• What you have to do:
Please output the line containing "line. All pieces" and all lines that follow it in the data below, exactly, with no pictures.

• Provided information:

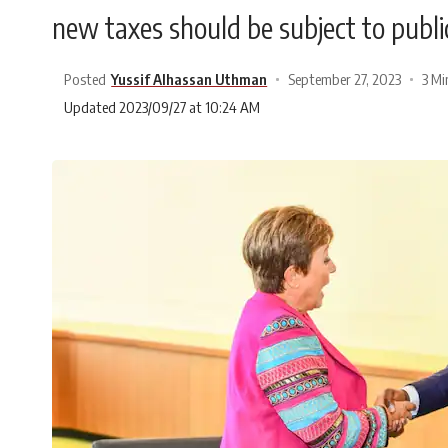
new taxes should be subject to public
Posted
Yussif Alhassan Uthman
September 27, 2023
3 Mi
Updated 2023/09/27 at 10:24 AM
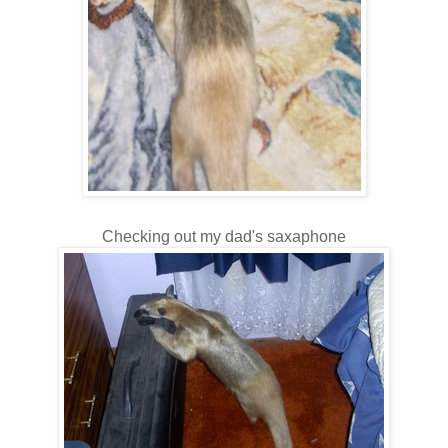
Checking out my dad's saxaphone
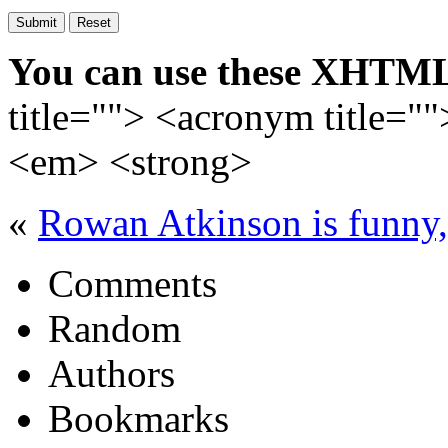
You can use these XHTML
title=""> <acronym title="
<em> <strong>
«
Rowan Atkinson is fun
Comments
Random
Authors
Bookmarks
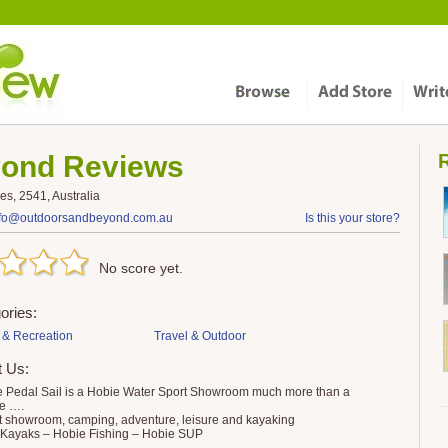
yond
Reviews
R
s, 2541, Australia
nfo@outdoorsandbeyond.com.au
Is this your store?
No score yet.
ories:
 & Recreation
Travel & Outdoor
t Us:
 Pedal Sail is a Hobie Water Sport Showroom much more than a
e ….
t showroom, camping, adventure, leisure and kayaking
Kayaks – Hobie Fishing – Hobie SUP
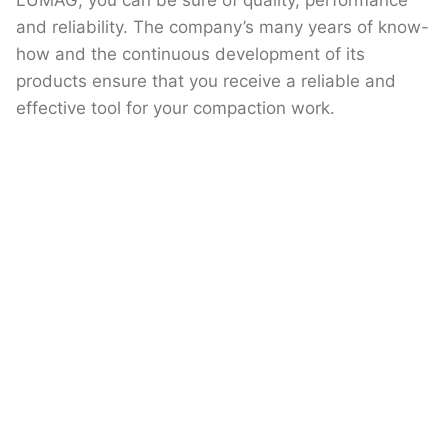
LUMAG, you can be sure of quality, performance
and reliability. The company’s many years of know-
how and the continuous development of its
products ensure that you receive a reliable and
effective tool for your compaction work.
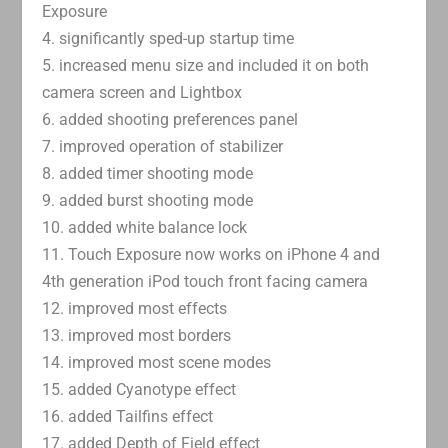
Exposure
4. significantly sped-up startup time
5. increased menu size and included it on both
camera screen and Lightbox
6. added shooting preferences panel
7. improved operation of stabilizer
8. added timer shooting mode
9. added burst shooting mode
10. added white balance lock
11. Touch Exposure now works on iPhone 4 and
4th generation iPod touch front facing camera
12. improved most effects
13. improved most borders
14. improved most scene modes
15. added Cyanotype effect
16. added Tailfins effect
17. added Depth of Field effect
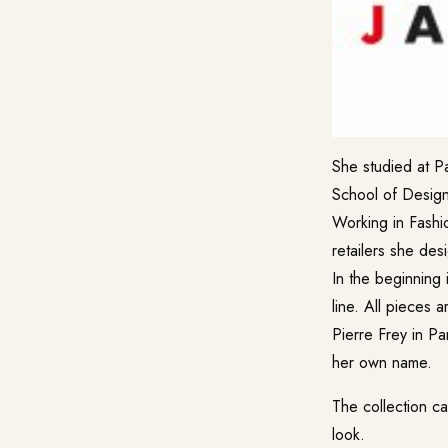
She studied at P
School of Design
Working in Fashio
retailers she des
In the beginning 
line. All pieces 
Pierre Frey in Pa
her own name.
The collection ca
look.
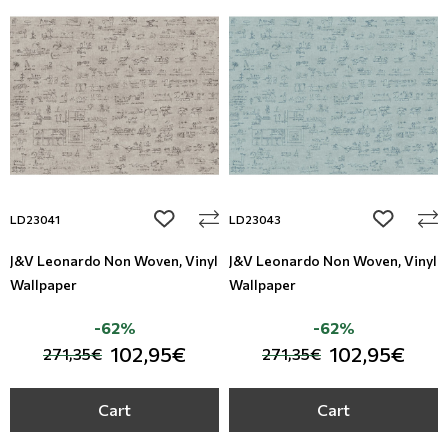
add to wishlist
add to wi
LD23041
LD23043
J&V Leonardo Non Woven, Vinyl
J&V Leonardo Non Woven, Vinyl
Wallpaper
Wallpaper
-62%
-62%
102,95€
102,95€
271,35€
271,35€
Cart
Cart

• Solution for this exercise:
line. All pieces 
Pierre Frey in Pa
her own name.
The collection ca
look.
add to wishlist
add to wi
LD23041
LD23043
J&V Leonardo Non Woven, Vinyl
J&V Leonardo Non Woven, Vinyl
Wallpaper
Wallpaper
-62%
-62%
102,95€
102,95€
271,35€
271,35€
Cart
Cart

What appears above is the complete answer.